Bad Mergentheim. Es ist schon seltsam. Jeden Tag laufen zahlreiche Passanten an ihm vorbei. Wer aber nimmt Notiz von ihm? Wer unterbricht den Spaziergang im Kurpark und bleibt einfach mal stehen? Wer fragt sich, was bedeutet diese Figur? Warum steht sie hier? Warum schleppt ein Mann ein Kreuz auf seiner linken Schulter hier durch den Kurpark von Bad Mergentheim? Weiß er eigentlich, warum er das macht? Was will er uns damit sagen?
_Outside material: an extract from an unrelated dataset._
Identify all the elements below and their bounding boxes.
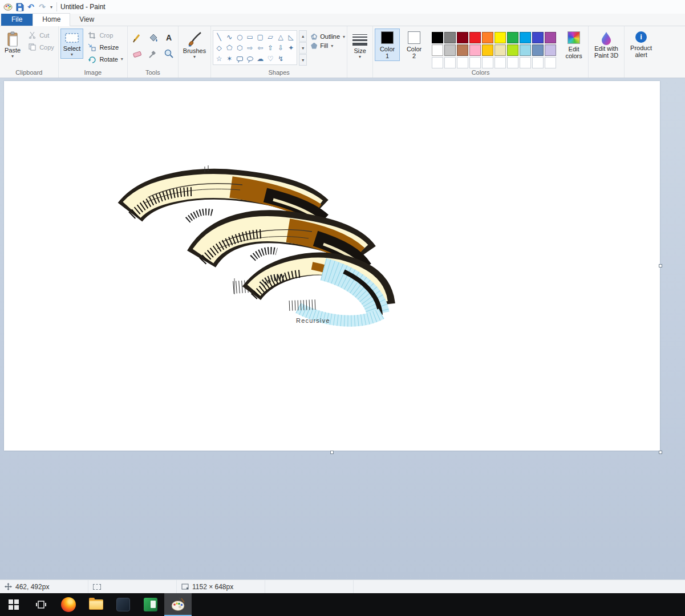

Die Stifter Johann Christoph Rhodius und Anna Barbara Rhodius
Mit diesen oder ähnlichen Fragen haben sich sicherlich auch Johann Christoph Rhodius und seine Frau Anna Barbara Rhodiusin vor 300 Jahren beschäftigt, denn sie ließen 1725 vor den Toren Mergentheims, im Bereich des heutigen Kurparks, den so genannten Kreuzschlepper errichten. In der Nähe des Musikpavillons steht auf einem massig-quadratischen Sockel eine zwei Meter hohe Christusfigur, gebeugt unter der Last des schweren, todbringenden Kreuzes.
Der hohe und breite Sockel aus rotem Sandstein, auf dem der leidende Christus zwischen vier Pinienzapfen das Kreuz trägt, besteht aus mehreren Teilen. Zwischen den Weinrebenreliefs auf der linken und rechten Seite ist ein langer Text eingraviert, der sich über 21 Zeilen erstreckt und der Passanten, wenn sie stehen bleiben und zu lesen beginnen, direkt anspricht (wir haben den Text leicht verändert, zusammengefasst und in unser heutiges Deutsch übertragen, um ihn verständlicher zu machen).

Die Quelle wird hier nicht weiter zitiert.